Il était en train de régler son téléobjectif quand le ciel, d’un bleu immaculé, soudain s’assombrit.
Le silence de la montagne était total. Les lignes de crêtes se découpaient au loin, pas le moindre nuage pour les dissimuler.
Il leva très lentement les yeux de son appareil, inquiet.
Il sentit un très léger frôlement. Instinctivement il mit ses bras autour de sa tête.
Alors il vit tournoyer au-dessus du 4 X 4 l’aigle le plus majestueux.
Celui-ci descendit poser délicatement sur le toit de la voiture un agneau tout tremblant.
Il resta quelques instants interdit, l’appareil à la main,. Il n’eut même pas la présence d’esprit de prendre une photo de l’aigle.
C’était pourtant exactement la photo qu’il cherchait à faire depuis qu’il venait chaque lundi stationner là exactement où il pensait un jour le trouver.
Quand il sortit de sa stupeur, l’aigle avait disparu, et une petite chose vagissait sur le toit de sa voiture.
L’agneau nouveau-né ne semblait pas avoir été blessé. Il le prit délicatement et le posa par terre afin de l’examiner.
Les serres de l’oiseau avaient du entourer son petit corps avec délicatesse car il ne présentait aucune blessure. Il tenait à peine sur ses pattes mais il vint néanmoins
se blottir contre ses jambes.
Jamais on le croirait quand il serait de retour dans la vallée. Il s’imaginait bien racontant son histoire à ses neveux réunis autour de lui. « Comme je vous vois à
présent, un aigle, grand comme cela » et il étendait les bras pour simuler les ailes « et dans ses serres, tenez-vous bien, un agneau tout juste né, d’ à peines quelques
grammes ; et attendez, le plus incroyable c’est que l’agneau, il l’ déposé délicatement sur le toit de la voiture et pfftt, il s’est envolé, sans un bruit ».
Si ses neveux ne buvaient pas toutes ses paroles, jamais il ne supporterait les regards moqueurs, les sourires en coin ou des remarques du style « dis donc le soleil
devait taper bien fort là-haut, pour que tu délires comme ça… » qu’ils risquaient de lui adresser…
Ah si seulement il avait eu la présence d’esprit de déclencher son appareil photo.
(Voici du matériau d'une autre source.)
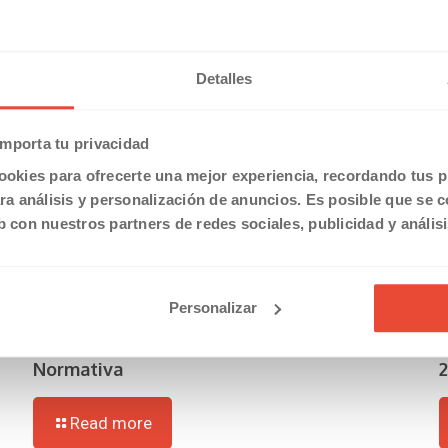
Detalles
mporta tu privacidad
ookies para ofrecerte una mejor experiencia, recordando tus pr
a análisis y personalización de anuncios. Es posible que se 
b con nuestros partners de redes sociales, publicidad y anális
Personalizar
05/06/2019
2
Registro de horas en el Trabajo. La nueva
Normativa
Read more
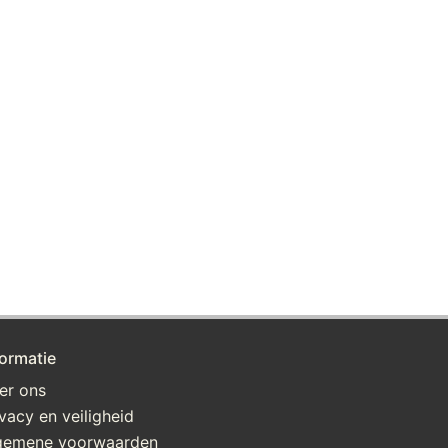
formatie
er ons
ivacy en veiligheid
gemene voorwaarden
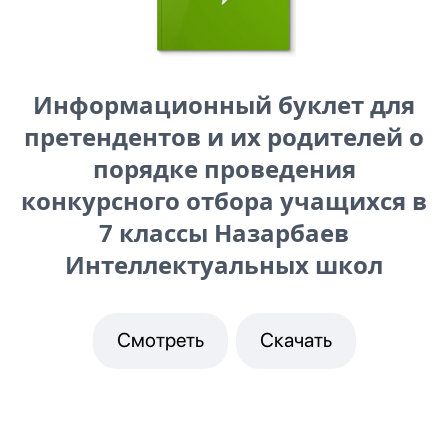
Информационный буклет для
претендентов и их родителей о
порядке проведения
конкурсного отбора учащихся в
7 классы Назарбаев
Интеллектуальных школ
Смотреть
Скачать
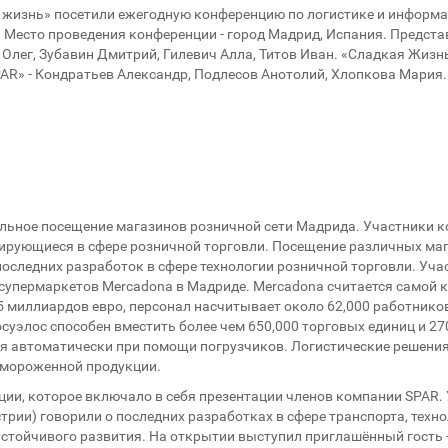
жизнь» посетили ежегодную конференцию по логистике и информа
я. Место проведения конференции - город Мадрид, Испания. Предст
Олег, Зубавин Дмитрий, Гилевич Алла, Титов Иван. «Сладкая Жизн
AR» - Кондратьев Александр, Подлесов Анотолий, Хлопкова Мария.
льное посещение магазинов розничной сети Мадрида. Участники 
ирующиеся в сфере розничной торговли. Посещение различных ма
оследних разработок в сфере технологии розничной торговли. Уч
супермаркетов Mercadona в Мадриде. Mercadona считается самой 
5 миллиардов евро, персонал насчитывает около 62,000 работнико
суэлос способен вместить более чем 650,000 торговых единиц и 2
 автоматически при помощи погрузчиков. Логистические решения 
амороженной продукции.
ии, которое включало в себя презентации членов компании SPAR. 
стрии) говорили о последних разработках в сфере транспорта, техн
устойчивого развития. На открытии выступил приглашённый гость -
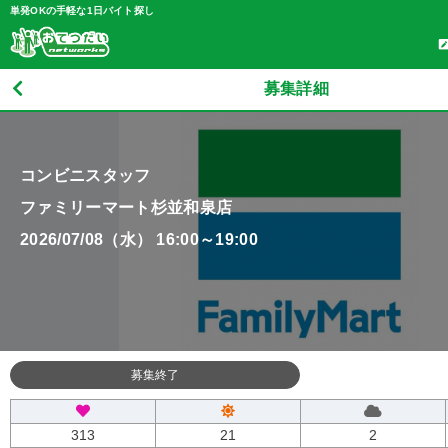
単発OKの手軽な1日バイト探し
募集詳細
コンビニスタッフ
ファミリーマート杉並和泉店
2026/07/08（水） 16:00～19:00
募集終了
313
21
2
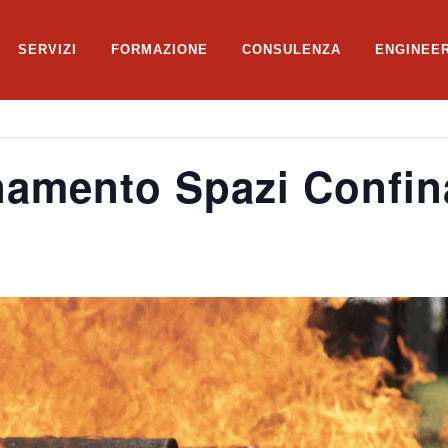
SERVIZI
FORMAZIONE
CONSULENZA
ENGINEE
amento Spazi Confina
Cela aurait été le cliché de l’année…une preuve irréfutable
Au fond peu importe, cette image il l’avait là, bien imprimée dans sa mémoire, et elle lui appartenait à jamais.
Finalement cette histoire il la garderait pour lui seul. L’agneau il l’aurait trouvé abandonné au bord de la route et il l’aurait récupéré, c’est tout.
Il prit l’animal encore tremblant dans ses bras, le déposa sur le siège avant de la voiture, et lentement, cherchant à éviter les soubresauts il entama la descente vers la vallée.